27 February 2013
by Osman Ahmed
If you hear the sound of horse hoofs at the old Central Saint Martins building, don’t be surprised – Tiggy Maconochie’s fashion film echoes through the halls, emulating the Plaza de Garzón in Uruguay.
Maconochie, an established photographic agent, grew up surrounded by traditional Scottish knitwear mills, which stayed with her when she adopted Montevideo, a small town in Uruguay, as her second home. Her debut collection of knitwear, under the label Garzón, is locally sourced in Uruguay and collaborates with emerging designers in the country, producing handmade pieces using traditional techniques, such as chileco, a highly laborious looped merino wool fabric.

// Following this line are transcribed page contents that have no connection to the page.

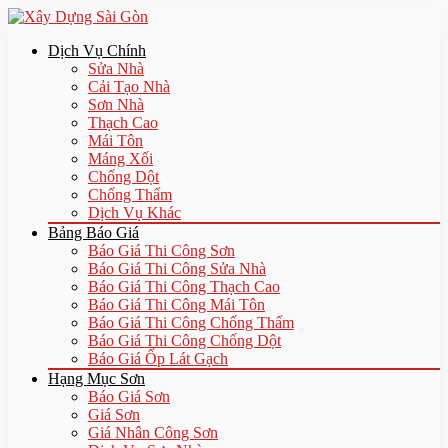
Dịch Vụ Chính
Sửa Nhà
Cải Tạo Nhà
Sơn Nhà
Thạch Cao
Mái Tôn
Máng Xối
Chống Dột
Chống Thấm
Dịch Vụ Khác
Bảng Báo Giá
Báo Giá Thi Công Sơn
Báo Giá Thi Công Sửa Nhà
Báo Giá Thi Công Thạch Cao
Báo Giá Thi Công Mái Tôn
Báo Giá Thi Công Chống Thấm
Báo Giá Thi Công Chống Dột
Báo Giá Ốp Lát Gạch
Hạng Mục Sơn
Báo Giá Sơn
Giá Sơn
Giá Nhân Công Sơn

“Uruguay is a huge meat producing nation, so wool is a natural by-product and isn’t wasted,” says the designer. “However, fashion isn’t recognised as a cultural or commercial commodity in Uruguay, so I’m hoping to change this and present the country’s skill and emerging design talent to the world.”
Garzón’s knitwear is entirely fair-trade and hand-dyed in a palette inspired by the Uruguayan countryside. The pieces, some of which weigh up to 1.5 kilograms of wool, are set against a backdrop of an atmospheric short film ‘La Sombra’, which transforms he viewer to W. H. Hudson’s Purple Land, where the label was born and continues to grow.